= Josephine Pryde =

English artist

Josephine Pryde (born 1967 in Alnwick, Northumberland) is an English artist. In 2010, reviewing a show of Pryde's work which featured "seven colour photographs of extreme close-ups of clothing on a body, and four sculptures made from half-finished woven baskets and metal butcher’s hooks," the reviewer Dan Fox said that the work "seemed somewhat aloof," adding his opinion that "there was a healthy cynicism here perhaps worth listening to." On 27 May 2011, an exhibition of Pryde's photographs – titled Embryos and Estate Agents: L'Art de Vivre – went on display at the Chisenhale Gallery in East London.

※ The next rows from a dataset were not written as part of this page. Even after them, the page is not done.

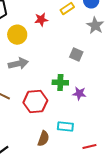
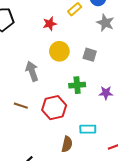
yellow circle: (17, 35) -> (59, 51), moved
gray arrow: (18, 64) -> (32, 71), turned -90
purple star: (79, 93) -> (106, 93), moved

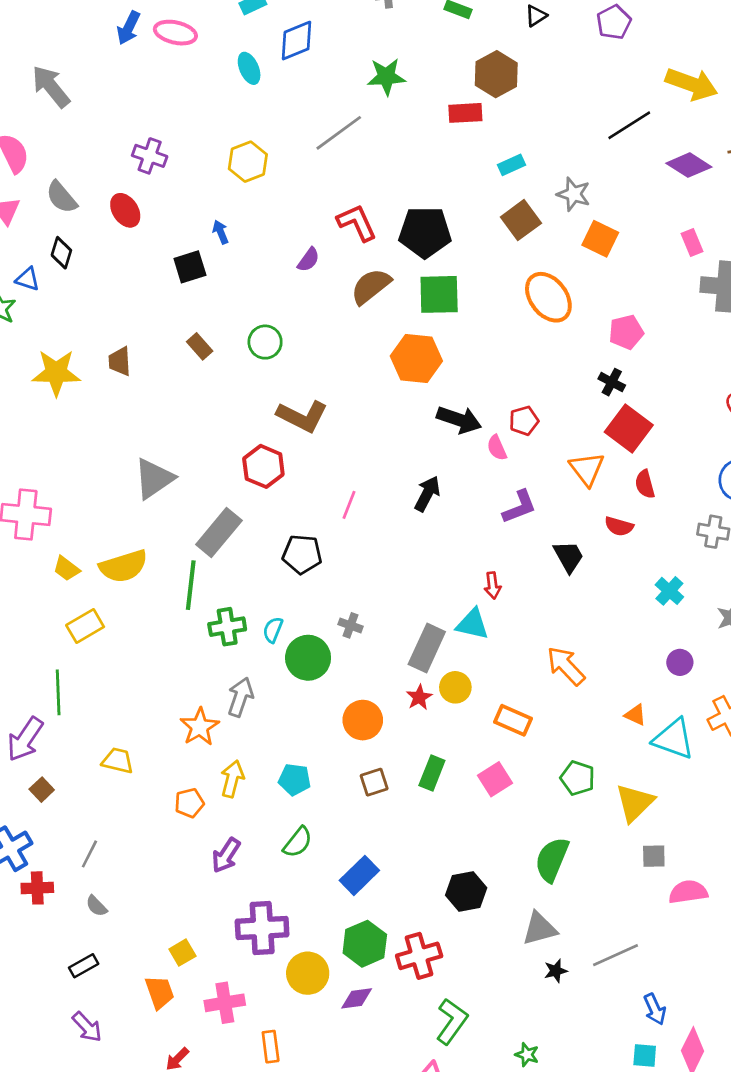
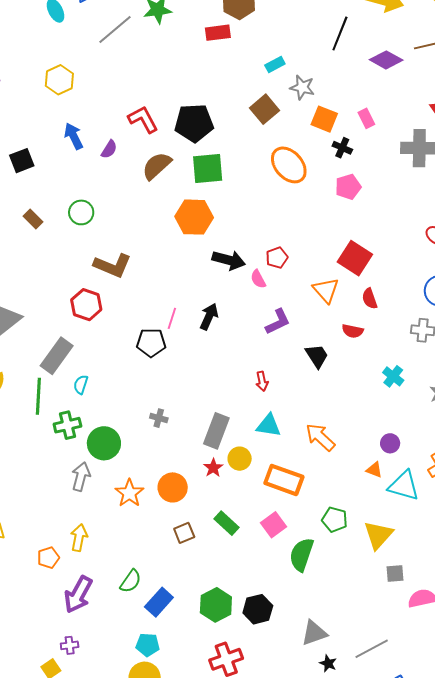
black line: (629, 125) -> (340, 34), turned -32
gray line: (339, 133) -> (115, 29), moved
cyan rectangle: (512, 165) -> (275, 64), moved
blue arrow: (221, 232) -> (74, 136), moved, size x1.5
pink rectangle: (692, 243) -> (366, 118), moved
black cross: (612, 382) -> (342, 148), moved
pink line: (349, 505) -> (172, 318), moved
black pentagon: (302, 554) -> (151, 343), moved
cyan triangle: (472, 624) -> (269, 425), moved
cyan semicircle: (273, 630) -> (81, 385), moved
green circle: (308, 658) -> (104, 443), moved
purple circle: (680, 662) -> (390, 443), moved
orange rectangle: (513, 720) -> (284, 480), size x1.4
orange star: (200, 727) -> (129, 493), moved
green rectangle: (432, 773) -> (226, 523), turned -65
cyan pentagon: (295, 780) -> (148, 645), moved
purple arrow: (226, 855) -> (78, 595), size x1.4
green semicircle: (552, 859) -> (302, 555), moved
blue rectangle: (359, 875) -> (159, 602), moved
purple cross: (262, 928) -> (70, 645), moved, size x0.5
green hexagon: (365, 944) -> (216, 605), moved
black star: (556, 971) -> (328, 663), turned -30

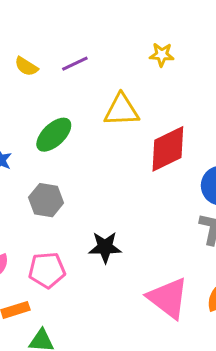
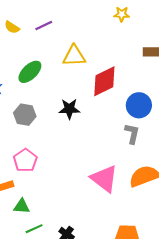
yellow star: (162, 55) -> (122, 14), moved
black star: (105, 247) -> (69, 109), moved
pink pentagon: (47, 270) -> (25, 160), turned -30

In 2016 she was one of the four artists short-listed for the Turner Prize.

Pryde lives and works in Berlin, Germany and teaches photography at the Kunstakademie Düsseldorf.

== The New Media Express In A Temporary Siding (Baby Wants To Ride) ==
The New Media Express In A Temporary Siding (Baby Wants To Ride) is an installation sculpture nominated for the Turner Prize in 2016 - here presented under the show Lapses In Thinking By The Person I Am - consisting of a model cargo, with a Class 66 diesel locomotive and DB Schenker carriages, in an elevated state. The train is inscribed by graffiti hailing from artists from all of the cities it has been exhibited in. The work is conceptual on a multitude of art history layers and could so be portraited as a time-travel-train. Further studies makes claim of the train to be on a journey to the moon.

Pryde is represented by Reena Spaulings Fine Art and Galerie Neu in Berlin. Her work is in the collection of the Museum of Metropolitan Art, The Art Institute of Chicago, MUDAM The Contemporary Art Museum of Luxembourg, Fonds National d'Art Contemporain, FRAC Lorraine, Stedelijk Museum, Tate Britain, British Council, Museum of Modern Art New York and MOCA Los Angeles.